§ **Assignment**
In the listing beneath this line, copy exactly the lines starting with the one containing "[Open menu] (994, 33)" and going on through the one containing "Sitemap [menuitem] (649, 934)".

[Input data — start]

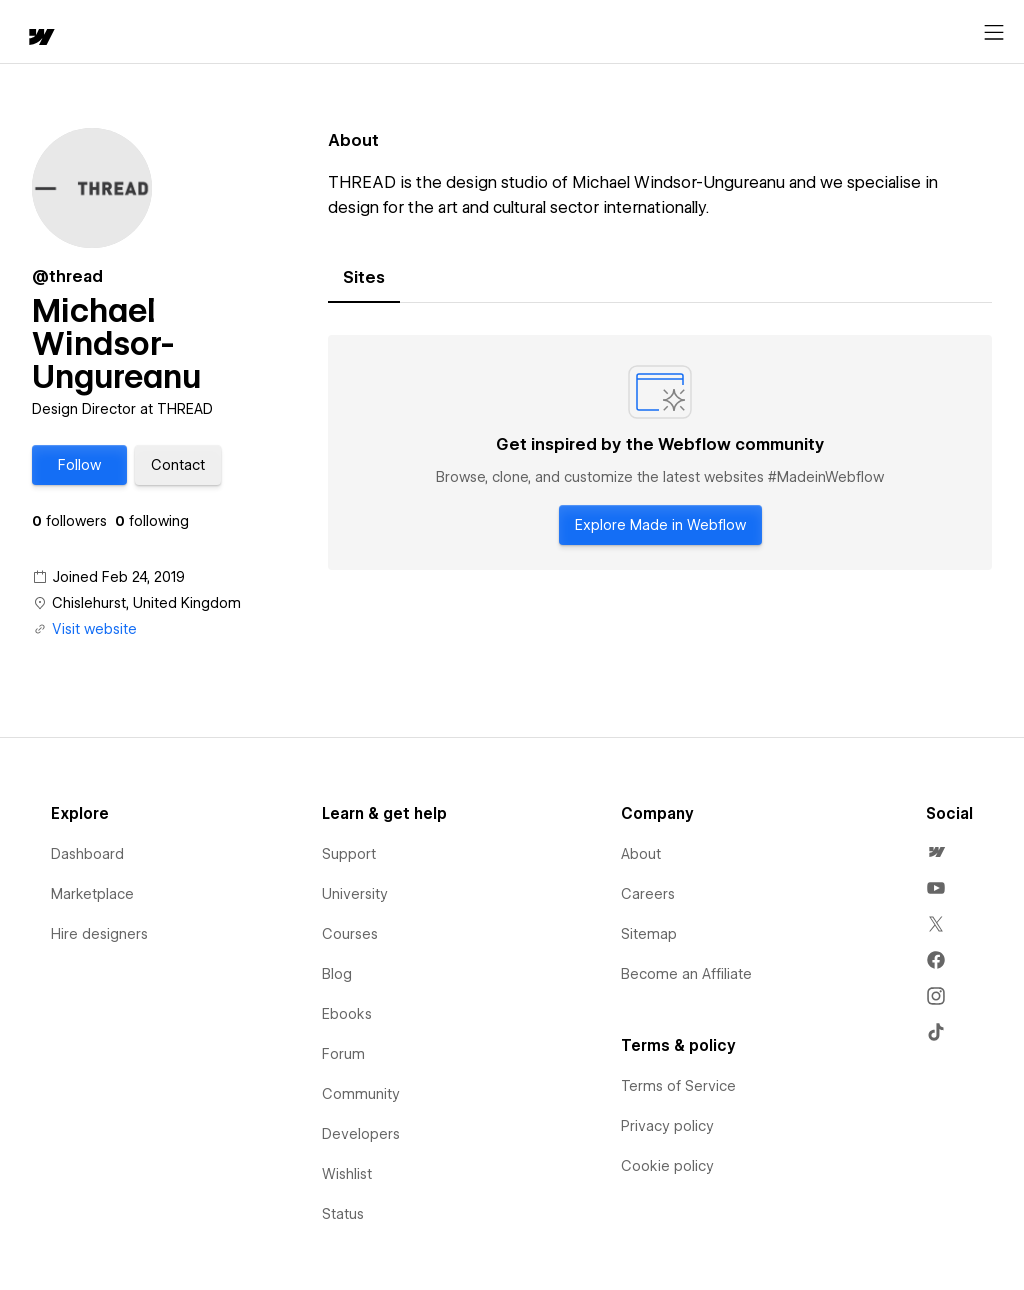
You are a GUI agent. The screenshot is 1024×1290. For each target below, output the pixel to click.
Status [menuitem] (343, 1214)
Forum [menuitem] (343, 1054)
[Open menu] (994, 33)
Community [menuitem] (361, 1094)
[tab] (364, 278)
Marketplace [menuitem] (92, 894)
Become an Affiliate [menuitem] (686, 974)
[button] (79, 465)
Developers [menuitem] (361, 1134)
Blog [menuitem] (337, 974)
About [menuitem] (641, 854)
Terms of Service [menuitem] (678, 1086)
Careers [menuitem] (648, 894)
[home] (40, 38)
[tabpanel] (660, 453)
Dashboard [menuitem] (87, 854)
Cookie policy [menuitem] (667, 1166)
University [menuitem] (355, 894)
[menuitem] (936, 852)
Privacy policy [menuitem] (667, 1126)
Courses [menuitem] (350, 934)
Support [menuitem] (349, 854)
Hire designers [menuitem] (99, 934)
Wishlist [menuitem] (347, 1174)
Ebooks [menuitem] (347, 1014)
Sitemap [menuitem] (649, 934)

[Input data — finish]
[Input data — start]

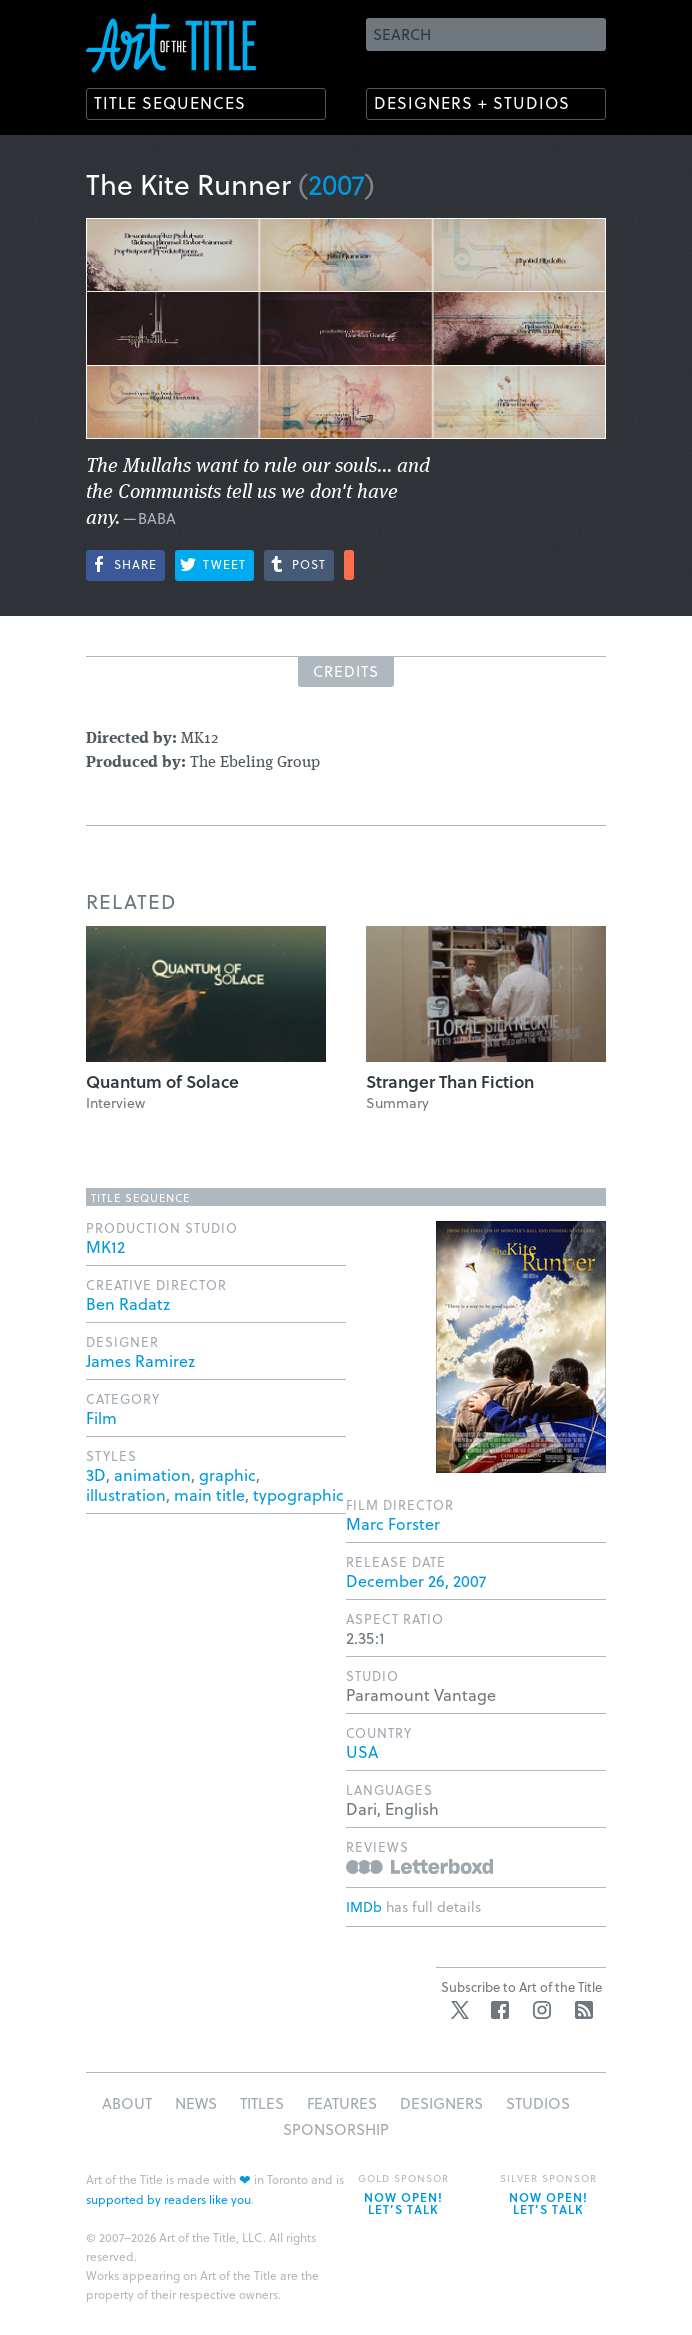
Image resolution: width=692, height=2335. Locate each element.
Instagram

[Input data — finish]

§ **Exercise result**
[Open menu] (994, 33)
Community [menuitem] (361, 1094)
[tab] (364, 278)
Marketplace [menuitem] (92, 894)
Become an Affiliate [menuitem] (686, 974)
[button] (79, 465)
Developers [menuitem] (361, 1134)
Blog [menuitem] (337, 974)
About [menuitem] (641, 854)
Terms of Service [menuitem] (678, 1086)
Careers [menuitem] (648, 894)
[home] (40, 38)
[tabpanel] (660, 453)
Dashboard [menuitem] (87, 854)
Cookie policy [menuitem] (667, 1166)
University [menuitem] (355, 894)
[menuitem] (936, 852)
Privacy policy [menuitem] (667, 1126)
Courses [menuitem] (350, 934)
Support [menuitem] (349, 854)
Hire designers [menuitem] (99, 934)
Wishlist [menuitem] (347, 1174)
Ebooks [menuitem] (347, 1014)
Sitemap [menuitem] (649, 934)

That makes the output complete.